Tumors Metastatic to Brain Clinical Trial
Official title:
A Phase I Trial of Sorafenib and Stereotactic Radiosurgery for Patients With 1-4 Brain Metastases
RATIONALE: Sorafenib tosylate may stop the growth of tumor cells by blocking some of the
enzymes needed for cell growth or by blocking blood flow to the tumor. Stereotactic
radiosurgery (SRS) may be able to send x-rays directly to the tumor and cause less damage to
normal tissue. Giving sorafenib tosylate together with SRS may kill more tumor cells.
PURPOSE: This phase I trial is studying the side effects and the best dose of sorafenib
tosylate when given together with SRS in treating patients with brain metastases
PRIMARY OBJECTIVES:
I. To determine the safety, tolerability and maximum tolerated dose (MTD) of sorafenib, when
administered in combination with SRS to patients with 1-4 metastatic brain tumors.
SECONDARY OBJECTIVES:
I. To assess the six-month intra-cranial progression-free survival (PFS) of sorafenib when
administered in combination with SRS to patients with 1-4 metastatic brain tumors. PFS is
defined as the time to intra-cranial tumor progression or death.

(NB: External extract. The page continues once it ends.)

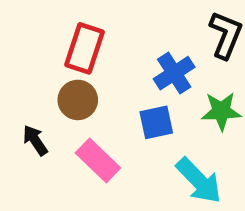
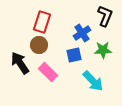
black arrow: (35, 140) -> (20, 63), size x1.6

II. To assess the six-month overall survival (OS) of sorafenib when administered in
combination with SRS to patients with 1-4 metastatic brain tumors.
III. To compare results to patients who are treated with SRS alone (concurrent controls).
OUTLINE: This is a dose-escalation study of sorafenib tosylate.
Patients receive oral (PO) sorafenib tosylate once daily and undergo SRS 5-7 days later.
Treatment with sorafenib continues for 2 weeks after SRS in the absence of disease
progression or unacceptable toxicity.
After completion of study treatment, patients are followed up at 8, 26, and 52 weeks.